PHP 5.6 + Apache2 + mySQL 8.0.32
phpBB 3.0.14 (ppkBB3cker free v.2.5 Ревизия: 20210430 Обновление: 54.1)
Обращение к БД:
$sql = "SELECT
u.user_id, u.user_uploaded, u.user_uploaded_self, u.user_downloaded, u.user_permissions, u.user_bonus, u.user_type, u.user_tracker_data,
tr.id, tr.seeders, tr.leechers, tr.times_completed, tr.added, tr.free, tr.size, tr.upload, tr.req_ratio, tr.req_upload, tr.poster_id, tr.unreg, tr.tsl_speed, tr.lastslspeed,
t.forb"
. ($config['ppkbb_tcenable_snatchstat'] ? ", s.finished, s.bonus_count, s.id s_id" : '') . "
FROM " . USERS_TABLE . " u
LEFT JOIN " . TRACKER_TORRENTS_TABLE . " tr ON (tr.info_hash='{$info_hash}')
LEFT JOIN " . TOPICS_TABLE . " t ON (t.topic_id=tr.topic_id)"
. ($config['ppkbb_tcenable_snatchstat'] ? " LEFT JOIN " . TRACKER_SNATCHED_TABLE . " s ON (tr.id=s.torrent AND u.user_id=s.userid AND s.guests='0'" : '')

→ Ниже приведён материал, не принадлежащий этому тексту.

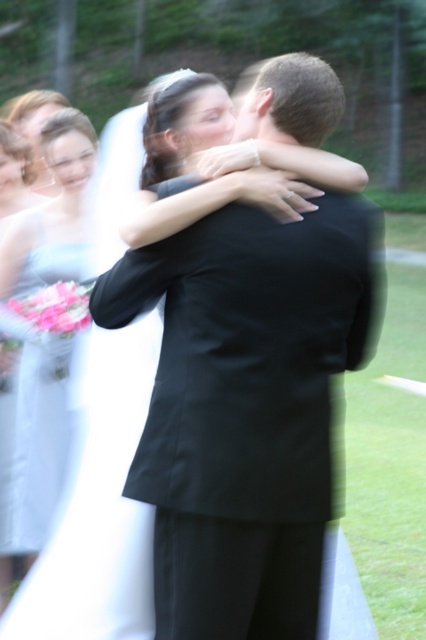 Question: Which is nearer to the black satin suit at center?

Choices:
 (A) matte white dress at left
 (B) white satin dress at left

Answer: (B)

Question: Is black satin suit at center wider than white satin dress at left?

Choices:
 (A) no
 (B) yes

Answer: (B)

Question: Which point is closer to the camera taking this photo?

Choices:
 (A) (17, 205)
 (B) (62, 481)

Answer: (B)

Question: Which point is farther to the camera?

Choices:
 (A) (16, 161)
 (B) (77, 204)
 (C) (241, 300)

Answer: (A)

Question: Does white satin dress at left appear over matte white dress at left?

Choices:
 (A) no
 (B) yes

Answer: (A)

Question: Where is white satin dress at left located in relation to matte white dress at left in the image?

Choices:
 (A) left
 (B) right

Answer: (B) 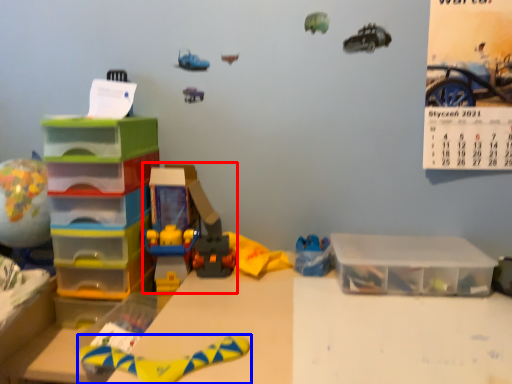 Question: Among these objects, which one is nearest to the camera, toy (highlighted by a red box) or toy (highlighted by a blue box)?

Choices:
 (A) toy
 (B) toy

Answer: (B) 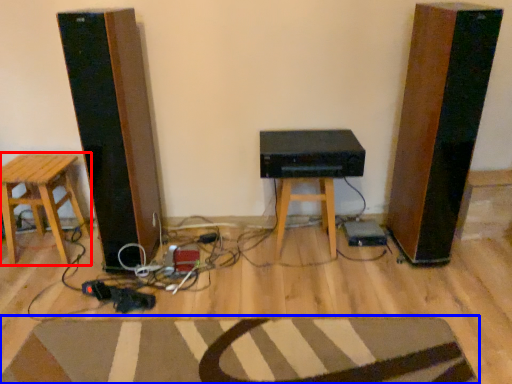 Question: Which of the following is the closest to the observer, stool (highlighted by a red box) or doormat (highlighted by a blue box)?

Choices:
 (A) stool
 (B) doormat

Answer: (B) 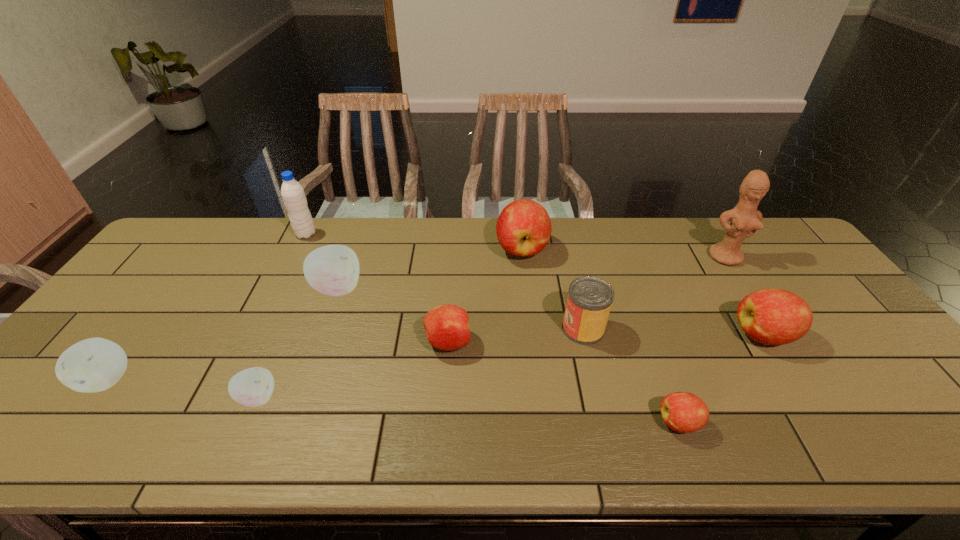 Image resolution: width=960 pixels, height=540 pixels. I want to click on object that is at the near edge, so click(x=683, y=412).

Locate an element on the screen. object that is at the left edge is located at coordinates (92, 365).

Find the location of a particular element. Image resolution: width=960 pixels, height=540 pixels. vacant space at the far edge is located at coordinates (230, 246).

Identify the location of vacant space at the near edge. (247, 439).

This screenshot has width=960, height=540. I want to click on blank area at the left edge, so click(x=170, y=297).

This screenshot has width=960, height=540. I want to click on free location at the right edge of the desktop, so (x=911, y=409).

Image resolution: width=960 pixels, height=540 pixels. I want to click on free area in between the tallest object and the second smallest white apple, so click(418, 318).

The width and height of the screenshot is (960, 540). What are the coordinates of `vacant area that lies between the second red apple from right to left and the tallest object` in the screenshot? It's located at (703, 340).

. " WHERE u.user_passkey='{$passkey}' AND u.user_type IN (" . USER_NORMAL . ', ' . USER_FOUNDER . ") LIMIT 1";
Ошибка:
You have an error in your SQL syntax; check the manual that corresponds to your MySQL server version for the right syntax to use near 'WHERE u.user_passkey='qbkv2qm32k6dw2ey1g4brg122t8oxyhf' AND u.user_type IN (0, 3' at line 7 [1064]
SELECT
u.user_id, u.user_uploaded, u.user_uploaded_self, u.user_downloaded, u.user_permissions, u.user_bonus, u.user_type, u.user_tracker_data,
tr.id, tr.seeders, tr.leechers, tr.times_completed, tr.added, tr.free, tr.size, tr.upload, tr.req_ratio, tr.req_upload, tr.poster_id, tr.unreg, tr.tsl_speed, tr.lastslspeed,
t.forb, s.finished, s.bonus_count, s.id s_id
FROM tracker_users u
LEFT JOIN tracker_tracker_torrents tr ON (tr.info_hash='75fe03fe4758e675255d49b15dff25316aee45d2')
LEFT JOIN tracker_topics t ON (t.topic_id=tr.topic_id) LEFT JOIN tracker_tracker_snatched s ON (tr.id=s.torrent AND u.user_id=s.userid AND s.guests='0' WHERE u.user_passkey='qbkv2qm32k6xw2ey1g4brg122t8oxyhf' AND u.user_type IN (0, 3) LIMIT 1
Где подправить код обращения, что-бы ошибки не было?